The most useful investigation for a clinically suspicious melanocytic lesion is a biopsy. However, this should only be done if the doctor thinks that there is genuinely a chance that the lesion is a melanoma, as prophylactic removal of a benign lesion (removal of a lesion just 'in case' it turns into something serious) is not recommended. Surgical biopsy is the preferred option, as punch or shave biopsies will not have as favourable outcomes.
The prognosis of a melanoma depends on how advanced it is when it is found. The most important factor in this is the 'depth' of the cancer and whether there has been much vertical growth. Depending on how thick the cancer is, ten-year survival rates (that is, the chance that a person will still be alive 10 years after the diagnosis) vary between 100% for a melanoma that is still in the very top layer of the skin, down to 40% for the thickest melanoma. If the melanoma is ulcerated, has invaded the lymphatic system, has any 'satellite' lesions (other small islands of melanoma nearby) or is growing very quickly, then the outcome may be less favourable than if none of these things were present.
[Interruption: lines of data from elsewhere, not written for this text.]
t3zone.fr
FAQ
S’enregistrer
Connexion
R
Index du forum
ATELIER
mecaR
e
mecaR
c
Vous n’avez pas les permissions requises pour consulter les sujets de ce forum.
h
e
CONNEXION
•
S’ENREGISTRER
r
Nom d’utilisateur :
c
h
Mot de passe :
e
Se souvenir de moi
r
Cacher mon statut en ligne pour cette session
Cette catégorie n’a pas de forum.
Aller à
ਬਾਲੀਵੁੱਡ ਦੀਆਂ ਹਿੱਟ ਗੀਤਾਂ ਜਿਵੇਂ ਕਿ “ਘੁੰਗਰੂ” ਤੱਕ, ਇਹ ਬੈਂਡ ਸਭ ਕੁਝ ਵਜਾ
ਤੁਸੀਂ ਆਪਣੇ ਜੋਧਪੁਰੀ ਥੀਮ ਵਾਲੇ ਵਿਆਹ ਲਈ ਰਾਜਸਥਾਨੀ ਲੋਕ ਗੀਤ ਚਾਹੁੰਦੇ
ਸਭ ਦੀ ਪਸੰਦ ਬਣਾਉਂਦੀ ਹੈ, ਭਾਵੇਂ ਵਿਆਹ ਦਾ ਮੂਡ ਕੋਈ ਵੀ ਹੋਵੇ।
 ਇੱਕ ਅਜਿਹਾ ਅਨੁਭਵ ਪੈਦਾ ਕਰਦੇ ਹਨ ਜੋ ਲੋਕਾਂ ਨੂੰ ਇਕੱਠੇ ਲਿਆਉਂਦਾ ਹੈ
The primary treatment option is surgical excision, removing the lesion as well as a little bit of tissue around it to take out as many cancerous cells as possible, and hopefully stopping the lesion from regrowing.



Treatment of lymph nodes should be through needle aspiration of suspicious nodes. If the nodes are found to contain cancer then they should also be surgically removed. Other surrounding nodes should also be removed as they may contain cancerous cells which have the potential to regrow.
If the cancer has spread to other parts of the body (metastasised) then management should be by an oncologist (a special cancer doctor) along with several other doctors. Sometimes you may be referred to a specialised melanoma centre, where they might want to try treatment with chemotherapy, immunotherapy or radiotherapy.
Surgical removal of lesions in other parts of the body may be considered if the lesions appear in the lungs, brain or peritoneum.
There was initially some hope that 'interferon' therapy that would help the body defend itself from the cancerous cells, but further trials into this have, unfortunately, shown no clear benefit.